[RECORDS SHOWN — start]

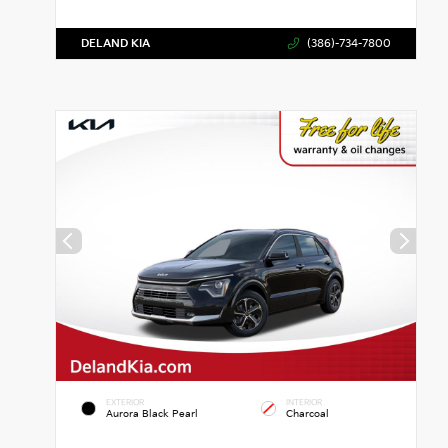
DELAND KIA
(386)-734-7800
EXTERIOR
INTERIOR
Aurora Black Pearl
Charcoal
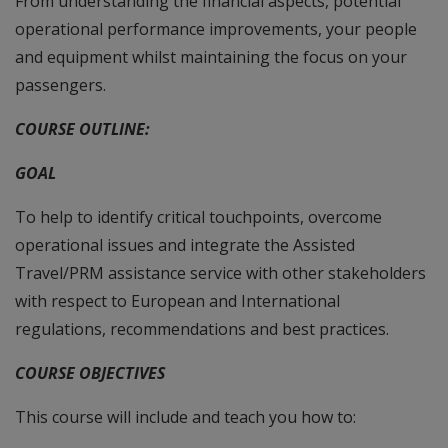
From understanding the financial aspects, potential
operational performance improvements, your people
and equipment whilst maintaining the focus on your
passengers.
COURSE OUTLINE:
GOAL
To help to identify critical touchpoints, overcome
operational issues and integrate the Assisted
Travel/PRM assistance service with other stakeholders
with respect to European and International
regulations, recommendations and best practices.
COURSE OBJECTIVES
This course will include and teach you how to:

[RECORDS SHOWN — finish]

EXERCISE DIRECTIONS:
For each line above that contains the word "with", give the line as it is written.

ANSWER:
Travel/PRM assistance service with other stakeholders
with respect to European and International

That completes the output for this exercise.